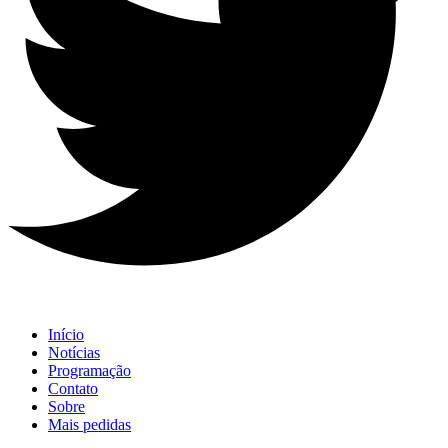
Início
Notícias
Programação
Contato
Sobre
Mais pedidas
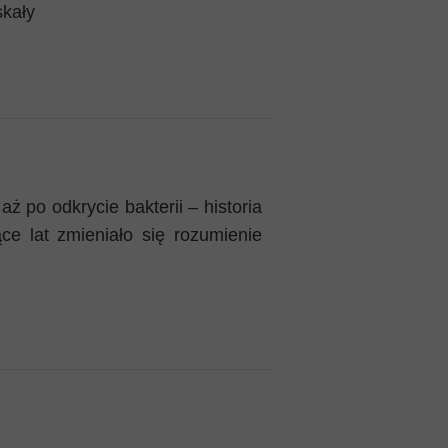
kały
Mykeny
Nisyros
Rodos
Samos
aż po odkrycie bakterii – historia
ce lat zmieniało się rozumienie
Symi
Thasos
Lanzarote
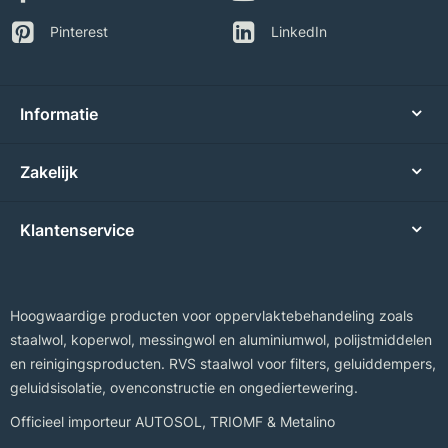
Pinterest
LinkedIn
Informatie
Zakelijk
Klantenservice
Hoogwaardige producten voor oppervlaktebehandeling zoals
staalwol, koperwol, messingwol en aluminiumwol, polijstmiddelen
en reinigingsproducten. RVS staalwol voor filters, geluiddempers,
geluidsisolatie, ovenconstructie en ongediertewering.
Officieel importeur
AUTOSOL
,
TRIOMF
&
Metalino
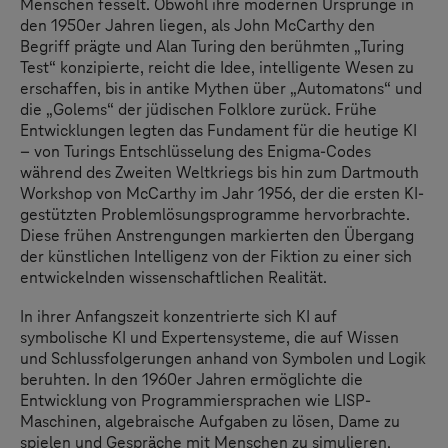
Menschen fesselt. Obwohl ihre modernen Ursprünge in
den 1950er Jahren liegen, als John McCarthy den
Begriff prägte und Alan Turing den berühmten „Turing
Test“ konzipierte, reicht die Idee, intelligente Wesen zu
erschaffen, bis in antike Mythen über „Automatons“ und
die „Golems“ der jüdischen Folklore zurück. Frühe
Entwicklungen legten das Fundament für die heutige KI
– von Turings Entschlüsselung des Enigma-Codes
während des Zweiten Weltkriegs bis hin zum Dartmouth
Workshop von McCarthy im Jahr 1956, der die ersten KI-
gestützten Problemlösungsprogramme hervorbrachte.
Diese frühen Anstrengungen markierten den Übergang
der künstlichen Intelligenz von der Fiktion zu einer sich
entwickelnden wissenschaftlichen Realität.
In ihrer Anfangszeit konzentrierte sich KI auf
symbolische KI und Expertensysteme, die auf Wissen
und Schlussfolgerungen anhand von Symbolen und Logik
beruhten. In den 1960er Jahren ermöglichte die
Entwicklung von Programmiersprachen wie LISP-
Maschinen, algebraische Aufgaben zu lösen, Dame zu
spielen und Gespräche mit Menschen zu simulieren.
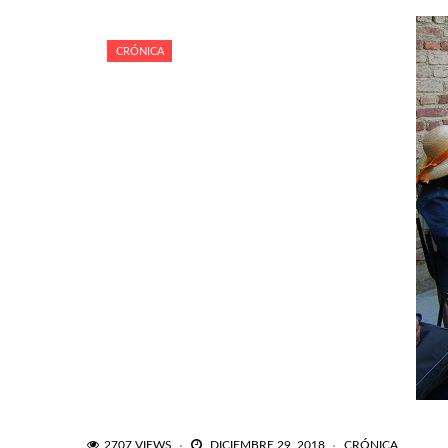
CRÓNICA
2707 VIEWS
DICIEMBRE 29, 2018
CRÓNICA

* _WHAT YOU SHOULD DO_:
Nothing but the lines from the one containing "der künstlichen Intelligenz" through the end of the entries should be written out, exactly and without pictures.

* _OUTPUT OF THE EXERCISE_:
der künstlichen Intelligenz von der Fiktion zu einer sich
entwickelnden wissenschaftlichen Realität.
In ihrer Anfangszeit konzentrierte sich KI auf
symbolische KI und Expertensysteme, die auf Wissen
und Schlussfolgerungen anhand von Symbolen und Logik
beruhten. In den 1960er Jahren ermöglichte die
Entwicklung von Programmiersprachen wie LISP-
Maschinen, algebraische Aufgaben zu lösen, Dame zu
spielen und Gespräche mit Menschen zu simulieren.
CRÓNICA
2707 VIEWS
DICIEMBRE 29, 2018
CRÓNICA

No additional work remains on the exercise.